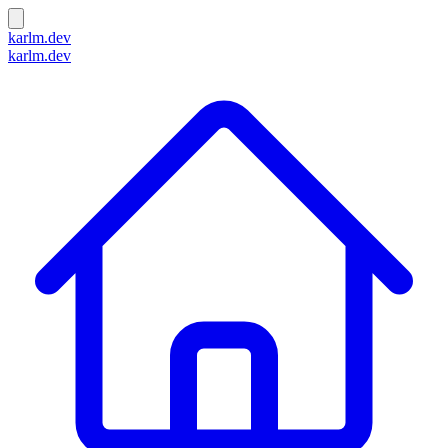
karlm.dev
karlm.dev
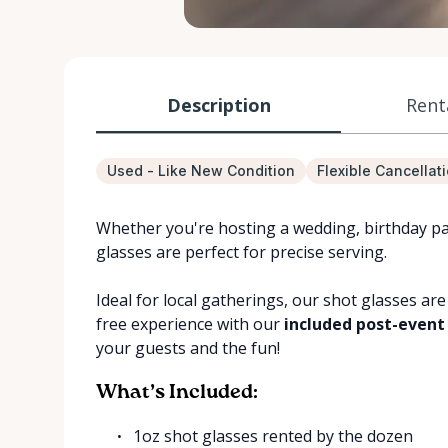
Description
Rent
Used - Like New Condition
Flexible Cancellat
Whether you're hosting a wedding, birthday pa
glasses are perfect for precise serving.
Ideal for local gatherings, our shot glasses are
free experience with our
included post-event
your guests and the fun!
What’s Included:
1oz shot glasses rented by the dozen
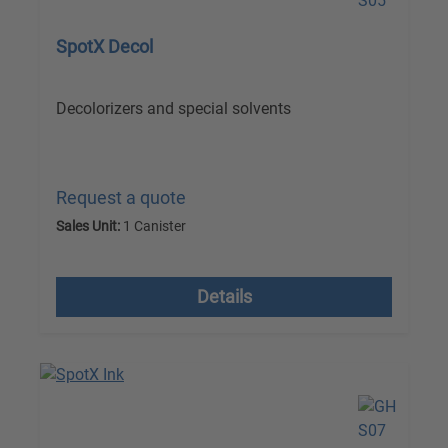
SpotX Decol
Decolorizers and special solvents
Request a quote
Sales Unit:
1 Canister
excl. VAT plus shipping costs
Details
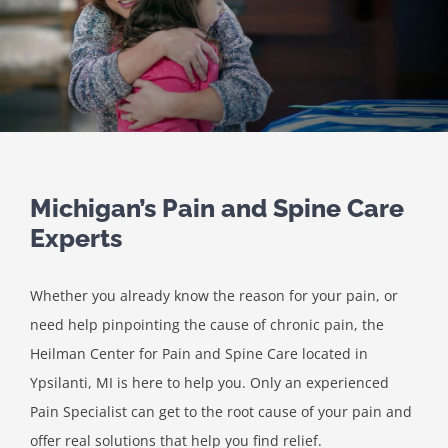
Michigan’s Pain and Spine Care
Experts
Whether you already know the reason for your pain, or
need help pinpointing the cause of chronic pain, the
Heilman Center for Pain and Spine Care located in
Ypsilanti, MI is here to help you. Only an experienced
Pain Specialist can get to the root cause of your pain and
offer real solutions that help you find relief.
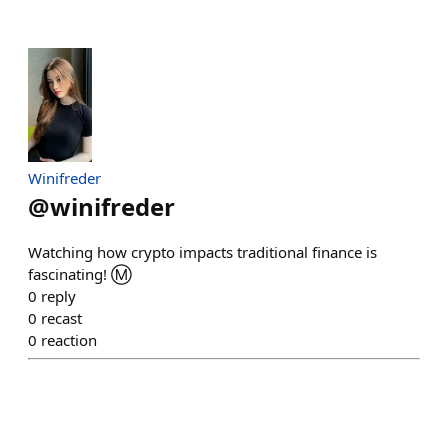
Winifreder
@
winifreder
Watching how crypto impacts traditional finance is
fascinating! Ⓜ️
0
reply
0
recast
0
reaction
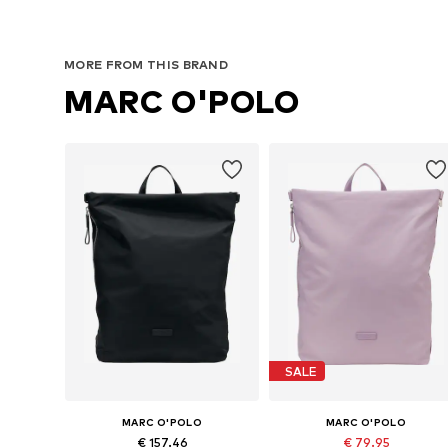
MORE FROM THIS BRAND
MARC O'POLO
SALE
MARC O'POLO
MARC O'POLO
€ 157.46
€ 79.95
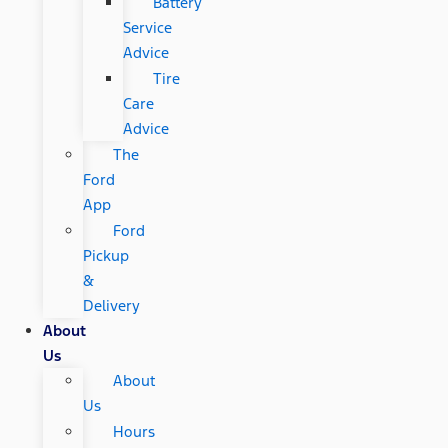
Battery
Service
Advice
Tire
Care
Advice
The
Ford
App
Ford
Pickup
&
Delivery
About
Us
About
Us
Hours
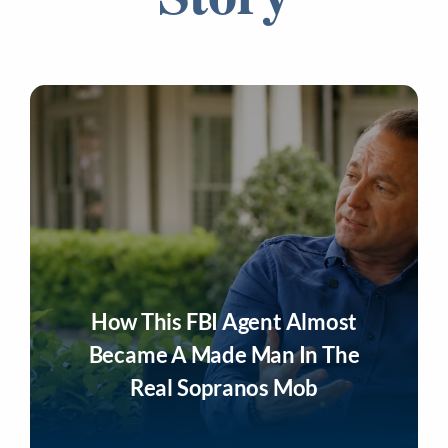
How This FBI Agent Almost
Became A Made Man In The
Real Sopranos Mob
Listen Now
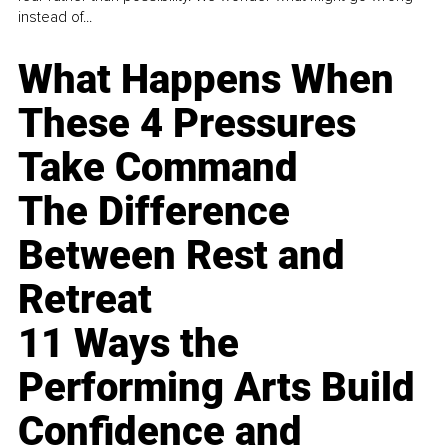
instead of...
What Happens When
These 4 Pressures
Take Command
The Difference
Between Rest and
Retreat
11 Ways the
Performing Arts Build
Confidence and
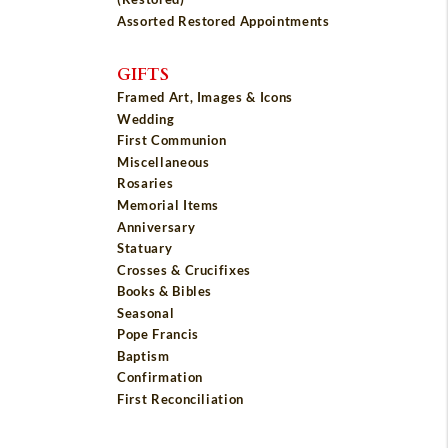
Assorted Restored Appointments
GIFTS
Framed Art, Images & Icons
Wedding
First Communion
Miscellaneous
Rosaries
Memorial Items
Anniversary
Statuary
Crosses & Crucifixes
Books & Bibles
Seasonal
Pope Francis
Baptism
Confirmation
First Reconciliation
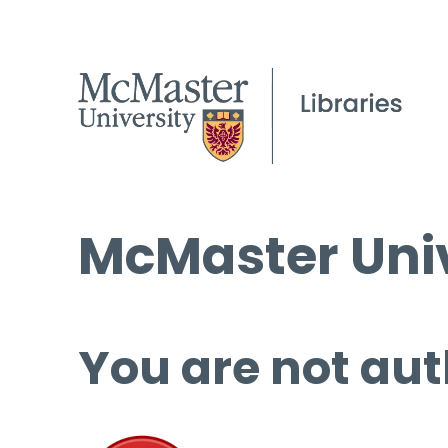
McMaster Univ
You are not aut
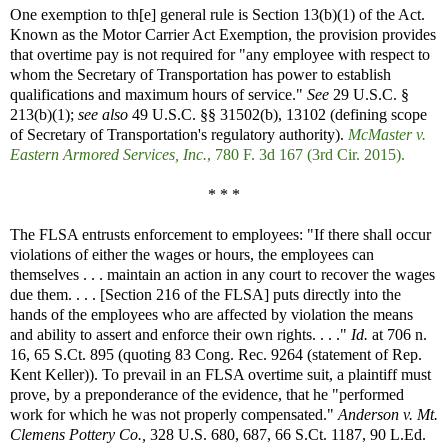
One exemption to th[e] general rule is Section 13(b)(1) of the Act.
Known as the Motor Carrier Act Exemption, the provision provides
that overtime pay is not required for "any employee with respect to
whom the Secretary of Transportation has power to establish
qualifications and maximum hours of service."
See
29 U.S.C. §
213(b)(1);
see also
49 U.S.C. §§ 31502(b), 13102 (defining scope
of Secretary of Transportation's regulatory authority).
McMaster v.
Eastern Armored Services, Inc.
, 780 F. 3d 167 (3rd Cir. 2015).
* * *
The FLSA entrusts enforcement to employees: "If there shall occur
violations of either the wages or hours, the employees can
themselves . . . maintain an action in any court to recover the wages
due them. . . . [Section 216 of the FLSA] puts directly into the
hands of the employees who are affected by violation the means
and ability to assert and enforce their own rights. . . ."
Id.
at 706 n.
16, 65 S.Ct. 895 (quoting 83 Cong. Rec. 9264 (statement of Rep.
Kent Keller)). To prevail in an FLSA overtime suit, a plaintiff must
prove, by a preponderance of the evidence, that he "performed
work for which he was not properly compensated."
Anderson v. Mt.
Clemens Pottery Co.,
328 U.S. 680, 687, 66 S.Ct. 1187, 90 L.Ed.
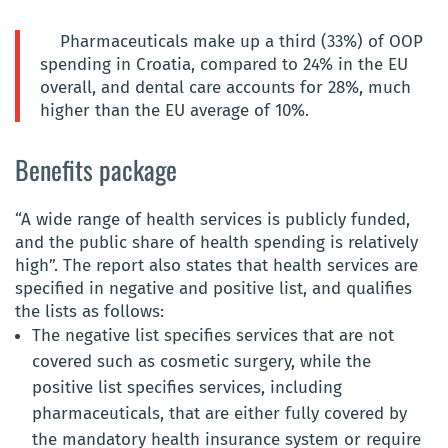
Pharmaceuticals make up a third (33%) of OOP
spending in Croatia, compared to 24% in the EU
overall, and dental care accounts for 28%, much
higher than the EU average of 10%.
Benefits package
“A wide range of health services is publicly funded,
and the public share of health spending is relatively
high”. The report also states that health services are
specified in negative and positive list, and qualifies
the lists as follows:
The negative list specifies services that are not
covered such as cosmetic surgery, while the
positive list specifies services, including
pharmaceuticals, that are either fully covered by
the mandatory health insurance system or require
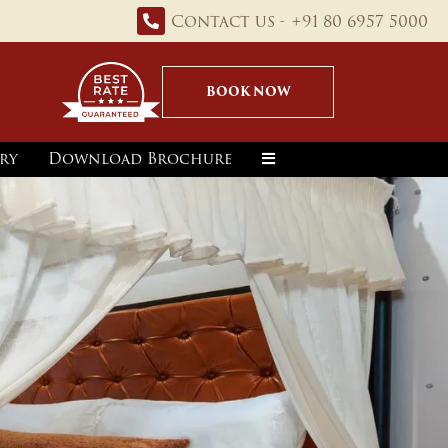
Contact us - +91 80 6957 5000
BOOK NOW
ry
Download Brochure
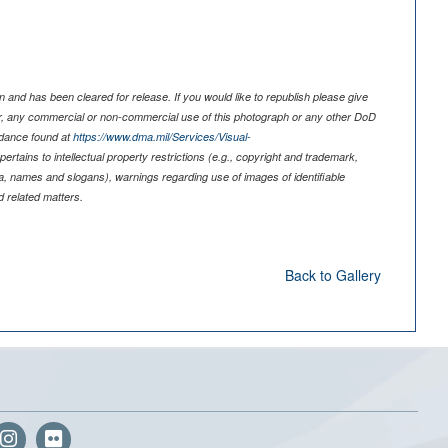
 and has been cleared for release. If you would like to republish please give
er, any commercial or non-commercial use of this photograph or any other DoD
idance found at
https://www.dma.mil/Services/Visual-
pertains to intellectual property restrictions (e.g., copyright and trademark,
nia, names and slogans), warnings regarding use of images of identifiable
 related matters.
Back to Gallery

Exercise directions. Going by the entries above, repeat exactly the lines that start at the line with "Request a quote" and go on through the line with "Heilman Center for". Pictures are not part of the copy.

Response area.
Request a quote
Sales Unit:
1 Canister
excl. VAT plus shipping costs
Details
Michigan’s Pain and Spine Care
Experts
Whether you already know the reason for your pain, or
need help pinpointing the cause of chronic pain, the
Heilman Center for Pain and Spine Care located in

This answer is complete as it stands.